Tuesday, November 20, 2012
When we signed up, I thought we had appropriately low expectations. We wanted a structured reason to get our girl outdoors and active on a morning when errands often intrude. We pictured her kicking and throwing a pint-size ball, meeting some neighborhood kids, and running around enough that she would be tuckered out by naptime.
But we encountered resistance from the get-go. Our daughter has loved splashing in swim lessons and often pretends she is going to dance class, yoga, or gymnastics. But soccer? With actual coaches asking her to do things? When we arrived at the park, she didn’t want to get out of her stroller, not even to do warm-up stretches that she could see were just like yoga.
Each Saturday that I was the soccer parent, I found myself coaxing my daughter into participating on the sidelines of the actual class. And I wasn’t the only one. A lot of moms and dads were playing one-on-one with their 2-and 3-year-olds, while the teachers worked with the kids who were more ready (many of them probably closer to 4). The children’s reactions ranged from enthusiasm to obliviousness to outright defiance. When kids were handed colored pinnies, the mesh shirts that would identify their teams, some loved them, but others—my girl included—refused to let them over their heads. If the coaches had offered her one in sparkly purple, perhaps she would have been won over, but plain red didn’t do it.
Maybe the resistance is related to her current “fairy princess ballerina” phase, which I name after her self-described Halloween costume this year. (It included a velvet dress, pink purse, and wand.) But I think it’s more about her age and her idea of play. She enjoys cranking up the music in our kitchen and calling our goofy moves ballet more than sitting still and listening to a stranger explain cleats or goalkeeping. Playing ball works better when it’s with people she already knows and the skill-building is unconscious. Dance does too: When a friend studying salsa tried to teach a simple step to my daughter last week, she responded, “I want to do my own moves.”

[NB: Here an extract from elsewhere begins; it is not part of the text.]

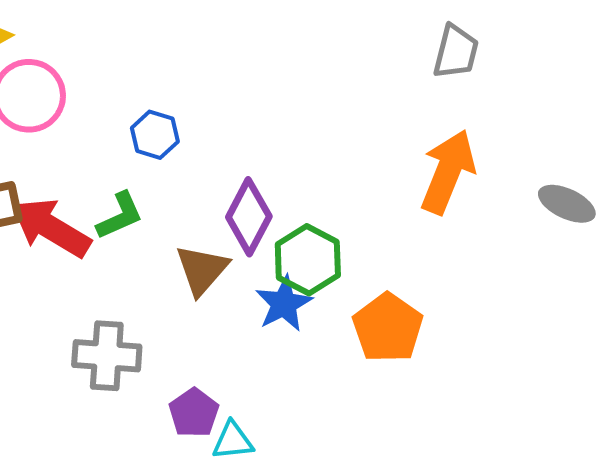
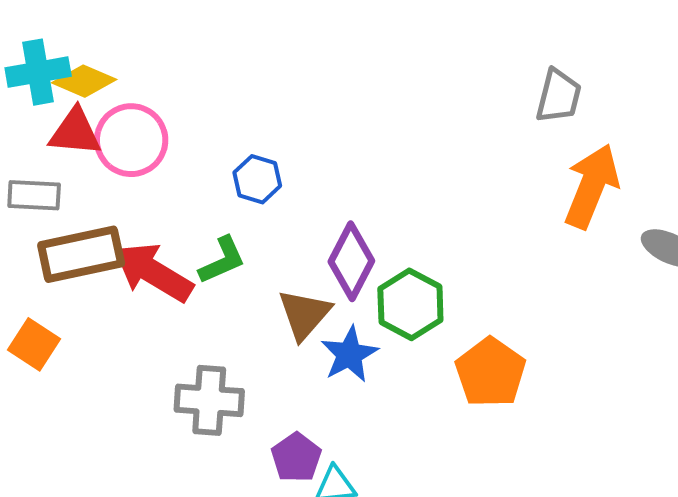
orange arrow: (448, 172) -> (592, 186), moved
blue star: (284, 304) -> (349, 354), moved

Still, the class wasn’t a total loss. My daughter and I kicked and dribbled and chased. One morning, I got her to participate in bits and pieces by declaring that each of us could choose what to do for five minutes at a time: five minutes on the swing, followed by five minutes with a soccer ball, then five minutes of pretending to visit the library or cook breakfast, and five minutes of running.
Now when we go to the park, we spend more time running and chasing each other on the green field instead of just sticking to the slides and swings. I think we would have made the switch anyway, but I’m willing to credit those Saturday morning soccer sessions with helping to broaden our outdoor play.
Who knows, maybe my daughter will be interested in trying soccer again when she’s a little older. But I’m in no rush to push organized sports. They may help teach teamwork or discipline or other skills. But our experiment this fall reminded me that my daughter—like all kids—also needs unstructured time to explore and create, free from adult rules.
So we still keep heading outside, but I’m letting her take the lead in inventing games. The other day, we had a grand time playing in a pile of leaves. And last week, she tried to climb a tree, sparkly dress and all.